WHAT YOU HAVE TO DO => Which lines run from the one containing "small bowel?" to the end of the entries below? Reproduce them exactly, both ends included.

START DATA EXCERPTS

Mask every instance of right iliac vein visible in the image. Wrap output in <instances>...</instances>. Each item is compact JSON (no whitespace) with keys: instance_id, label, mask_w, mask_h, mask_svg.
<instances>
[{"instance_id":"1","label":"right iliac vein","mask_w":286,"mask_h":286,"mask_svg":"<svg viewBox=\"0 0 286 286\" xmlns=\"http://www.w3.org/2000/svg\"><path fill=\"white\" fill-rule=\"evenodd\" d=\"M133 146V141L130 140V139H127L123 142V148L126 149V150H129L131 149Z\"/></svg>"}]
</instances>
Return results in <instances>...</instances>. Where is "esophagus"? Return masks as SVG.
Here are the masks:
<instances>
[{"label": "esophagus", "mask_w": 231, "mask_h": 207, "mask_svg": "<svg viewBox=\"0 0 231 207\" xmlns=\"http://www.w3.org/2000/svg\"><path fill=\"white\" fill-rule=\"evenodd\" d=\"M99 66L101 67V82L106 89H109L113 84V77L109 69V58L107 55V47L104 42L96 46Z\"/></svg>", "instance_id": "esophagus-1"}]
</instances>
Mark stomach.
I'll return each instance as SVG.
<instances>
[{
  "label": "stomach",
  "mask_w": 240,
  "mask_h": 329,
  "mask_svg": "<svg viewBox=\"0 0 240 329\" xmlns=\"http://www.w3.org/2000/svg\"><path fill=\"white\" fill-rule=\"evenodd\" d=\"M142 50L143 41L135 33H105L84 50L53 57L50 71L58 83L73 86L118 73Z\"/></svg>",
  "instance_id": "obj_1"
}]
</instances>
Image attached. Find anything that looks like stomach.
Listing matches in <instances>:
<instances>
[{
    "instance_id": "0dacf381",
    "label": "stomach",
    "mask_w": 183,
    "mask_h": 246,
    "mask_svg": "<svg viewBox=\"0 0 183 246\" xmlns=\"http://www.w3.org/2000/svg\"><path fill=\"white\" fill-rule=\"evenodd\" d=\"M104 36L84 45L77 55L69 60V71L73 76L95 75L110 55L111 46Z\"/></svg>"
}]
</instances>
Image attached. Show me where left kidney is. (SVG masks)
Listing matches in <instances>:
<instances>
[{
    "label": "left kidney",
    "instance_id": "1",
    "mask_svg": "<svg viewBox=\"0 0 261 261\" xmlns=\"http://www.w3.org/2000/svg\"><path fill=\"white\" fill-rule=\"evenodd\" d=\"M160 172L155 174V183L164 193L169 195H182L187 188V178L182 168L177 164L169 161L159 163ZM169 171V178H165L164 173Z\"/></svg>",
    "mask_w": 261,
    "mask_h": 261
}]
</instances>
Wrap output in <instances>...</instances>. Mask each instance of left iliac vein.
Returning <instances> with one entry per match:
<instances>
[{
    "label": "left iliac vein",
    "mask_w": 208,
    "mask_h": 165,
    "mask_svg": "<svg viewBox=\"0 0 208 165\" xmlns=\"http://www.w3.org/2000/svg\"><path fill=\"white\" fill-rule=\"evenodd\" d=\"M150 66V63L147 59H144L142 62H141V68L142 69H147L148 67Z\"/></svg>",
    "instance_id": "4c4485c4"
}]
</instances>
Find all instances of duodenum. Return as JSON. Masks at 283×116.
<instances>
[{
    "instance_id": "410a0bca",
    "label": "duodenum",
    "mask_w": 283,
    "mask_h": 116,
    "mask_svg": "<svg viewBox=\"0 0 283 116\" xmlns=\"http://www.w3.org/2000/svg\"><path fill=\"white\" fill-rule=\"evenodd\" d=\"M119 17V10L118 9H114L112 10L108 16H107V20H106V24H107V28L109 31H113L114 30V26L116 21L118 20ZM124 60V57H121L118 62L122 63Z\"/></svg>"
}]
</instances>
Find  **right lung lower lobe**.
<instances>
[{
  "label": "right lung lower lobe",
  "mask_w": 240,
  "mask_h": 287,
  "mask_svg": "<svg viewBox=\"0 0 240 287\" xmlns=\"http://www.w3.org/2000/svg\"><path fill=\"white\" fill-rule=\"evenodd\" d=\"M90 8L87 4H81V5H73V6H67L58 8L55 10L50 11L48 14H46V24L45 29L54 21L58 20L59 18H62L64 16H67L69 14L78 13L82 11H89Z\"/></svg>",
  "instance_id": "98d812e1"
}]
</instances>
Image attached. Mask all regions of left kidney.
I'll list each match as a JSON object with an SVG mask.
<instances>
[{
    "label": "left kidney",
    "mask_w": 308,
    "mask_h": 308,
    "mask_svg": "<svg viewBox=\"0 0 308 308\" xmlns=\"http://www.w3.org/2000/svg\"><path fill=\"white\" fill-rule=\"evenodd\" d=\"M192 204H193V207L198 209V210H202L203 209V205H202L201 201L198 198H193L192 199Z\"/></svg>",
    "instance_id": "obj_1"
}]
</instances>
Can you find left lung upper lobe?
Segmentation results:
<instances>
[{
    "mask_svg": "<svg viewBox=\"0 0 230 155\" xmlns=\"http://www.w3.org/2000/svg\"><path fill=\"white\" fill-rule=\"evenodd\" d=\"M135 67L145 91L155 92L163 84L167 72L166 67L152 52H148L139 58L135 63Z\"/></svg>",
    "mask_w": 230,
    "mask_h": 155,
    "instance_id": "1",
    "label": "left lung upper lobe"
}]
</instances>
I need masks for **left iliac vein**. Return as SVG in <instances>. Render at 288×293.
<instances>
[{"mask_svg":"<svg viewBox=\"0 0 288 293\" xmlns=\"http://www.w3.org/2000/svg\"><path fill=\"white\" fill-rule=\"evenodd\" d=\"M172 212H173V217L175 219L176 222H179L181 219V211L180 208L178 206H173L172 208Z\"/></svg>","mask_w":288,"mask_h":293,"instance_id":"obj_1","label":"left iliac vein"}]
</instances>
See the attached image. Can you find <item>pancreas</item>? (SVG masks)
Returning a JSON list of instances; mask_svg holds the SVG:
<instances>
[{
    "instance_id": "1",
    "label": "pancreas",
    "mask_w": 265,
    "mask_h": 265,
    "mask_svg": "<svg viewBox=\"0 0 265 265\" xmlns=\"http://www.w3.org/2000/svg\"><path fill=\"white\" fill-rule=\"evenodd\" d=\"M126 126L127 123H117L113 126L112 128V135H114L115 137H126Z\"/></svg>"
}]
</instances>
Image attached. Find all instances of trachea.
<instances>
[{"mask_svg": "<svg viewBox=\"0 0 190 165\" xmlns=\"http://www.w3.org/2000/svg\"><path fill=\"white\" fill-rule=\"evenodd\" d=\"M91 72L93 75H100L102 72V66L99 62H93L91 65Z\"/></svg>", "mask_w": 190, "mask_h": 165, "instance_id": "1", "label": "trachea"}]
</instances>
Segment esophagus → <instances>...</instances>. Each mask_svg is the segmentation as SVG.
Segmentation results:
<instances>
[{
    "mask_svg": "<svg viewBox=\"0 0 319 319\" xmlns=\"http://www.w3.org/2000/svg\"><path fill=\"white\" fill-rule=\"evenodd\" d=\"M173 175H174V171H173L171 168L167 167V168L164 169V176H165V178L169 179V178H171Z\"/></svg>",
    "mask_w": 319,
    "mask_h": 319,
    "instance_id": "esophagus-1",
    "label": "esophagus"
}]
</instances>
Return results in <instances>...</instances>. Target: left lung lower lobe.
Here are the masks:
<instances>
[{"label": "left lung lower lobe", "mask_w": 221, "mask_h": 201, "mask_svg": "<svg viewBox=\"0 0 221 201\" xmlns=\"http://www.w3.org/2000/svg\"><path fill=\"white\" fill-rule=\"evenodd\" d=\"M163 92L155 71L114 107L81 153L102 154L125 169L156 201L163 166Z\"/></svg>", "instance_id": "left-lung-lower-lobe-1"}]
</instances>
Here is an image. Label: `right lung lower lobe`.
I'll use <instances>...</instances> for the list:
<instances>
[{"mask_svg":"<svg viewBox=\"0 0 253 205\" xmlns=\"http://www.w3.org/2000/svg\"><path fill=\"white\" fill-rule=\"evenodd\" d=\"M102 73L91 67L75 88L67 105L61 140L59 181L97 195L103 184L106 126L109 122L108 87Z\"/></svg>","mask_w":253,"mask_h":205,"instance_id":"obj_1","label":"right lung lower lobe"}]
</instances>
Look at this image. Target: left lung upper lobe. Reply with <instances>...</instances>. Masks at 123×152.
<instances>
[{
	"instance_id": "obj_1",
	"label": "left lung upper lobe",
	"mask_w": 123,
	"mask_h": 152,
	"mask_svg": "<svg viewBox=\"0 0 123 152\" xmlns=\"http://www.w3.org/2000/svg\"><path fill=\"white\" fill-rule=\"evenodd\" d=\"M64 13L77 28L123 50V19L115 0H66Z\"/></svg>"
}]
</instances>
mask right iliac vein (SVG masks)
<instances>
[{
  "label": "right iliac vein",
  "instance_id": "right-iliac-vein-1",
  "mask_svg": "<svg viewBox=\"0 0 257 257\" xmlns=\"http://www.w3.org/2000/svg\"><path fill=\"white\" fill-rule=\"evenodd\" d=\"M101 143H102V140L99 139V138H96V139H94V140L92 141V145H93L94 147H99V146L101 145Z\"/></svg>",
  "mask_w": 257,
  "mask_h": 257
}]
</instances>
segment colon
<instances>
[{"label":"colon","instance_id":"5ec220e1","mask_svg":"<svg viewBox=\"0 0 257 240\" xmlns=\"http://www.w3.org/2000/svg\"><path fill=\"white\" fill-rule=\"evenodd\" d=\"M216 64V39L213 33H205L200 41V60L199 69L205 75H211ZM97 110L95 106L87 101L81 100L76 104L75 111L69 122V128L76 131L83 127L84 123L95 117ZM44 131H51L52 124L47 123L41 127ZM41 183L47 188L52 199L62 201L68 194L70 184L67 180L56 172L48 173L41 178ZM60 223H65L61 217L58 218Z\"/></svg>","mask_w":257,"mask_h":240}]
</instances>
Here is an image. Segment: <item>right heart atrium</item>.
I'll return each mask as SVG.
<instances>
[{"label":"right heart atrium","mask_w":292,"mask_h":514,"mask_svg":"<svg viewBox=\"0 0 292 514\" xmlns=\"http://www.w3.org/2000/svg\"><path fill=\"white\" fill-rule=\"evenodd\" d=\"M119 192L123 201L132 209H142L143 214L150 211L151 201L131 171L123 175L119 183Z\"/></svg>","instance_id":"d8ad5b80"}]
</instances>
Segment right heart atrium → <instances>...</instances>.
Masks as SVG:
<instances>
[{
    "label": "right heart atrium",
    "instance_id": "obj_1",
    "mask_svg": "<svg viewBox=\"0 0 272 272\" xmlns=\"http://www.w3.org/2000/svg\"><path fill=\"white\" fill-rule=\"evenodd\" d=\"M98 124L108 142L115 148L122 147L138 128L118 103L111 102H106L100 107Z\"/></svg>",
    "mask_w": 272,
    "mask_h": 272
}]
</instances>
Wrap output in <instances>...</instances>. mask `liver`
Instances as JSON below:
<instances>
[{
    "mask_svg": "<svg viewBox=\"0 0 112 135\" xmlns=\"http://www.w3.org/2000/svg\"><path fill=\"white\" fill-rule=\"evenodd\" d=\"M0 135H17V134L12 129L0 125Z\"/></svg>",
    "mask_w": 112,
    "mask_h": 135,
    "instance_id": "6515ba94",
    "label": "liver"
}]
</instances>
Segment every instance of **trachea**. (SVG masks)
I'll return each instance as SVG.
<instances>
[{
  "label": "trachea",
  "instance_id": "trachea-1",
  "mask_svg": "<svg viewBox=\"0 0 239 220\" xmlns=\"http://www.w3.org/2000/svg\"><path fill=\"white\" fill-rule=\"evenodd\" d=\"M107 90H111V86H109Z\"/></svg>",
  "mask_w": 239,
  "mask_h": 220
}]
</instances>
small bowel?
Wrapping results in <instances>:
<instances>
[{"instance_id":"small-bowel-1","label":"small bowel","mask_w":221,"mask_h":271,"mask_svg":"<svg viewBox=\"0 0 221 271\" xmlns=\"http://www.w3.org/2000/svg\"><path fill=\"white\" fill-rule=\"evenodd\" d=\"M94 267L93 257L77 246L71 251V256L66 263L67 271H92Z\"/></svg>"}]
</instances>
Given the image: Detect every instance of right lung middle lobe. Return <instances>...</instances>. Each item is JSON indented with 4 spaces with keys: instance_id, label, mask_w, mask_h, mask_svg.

END DATA EXCERPTS

EXERCISE RESULT =>
small bowel?
Wrapping results in <instances>:
<instances>
[{"instance_id":"small-bowel-1","label":"small bowel","mask_w":221,"mask_h":271,"mask_svg":"<svg viewBox=\"0 0 221 271\" xmlns=\"http://www.w3.org/2000/svg\"><path fill=\"white\" fill-rule=\"evenodd\" d=\"M94 267L93 257L77 246L71 251V256L66 263L67 271H92Z\"/></svg>"}]
</instances>
Given the image: Detect every instance of right lung middle lobe. Return <instances>...</instances>. Each item is JSON indented with 4 spaces with keys: instance_id, label, mask_w, mask_h, mask_svg.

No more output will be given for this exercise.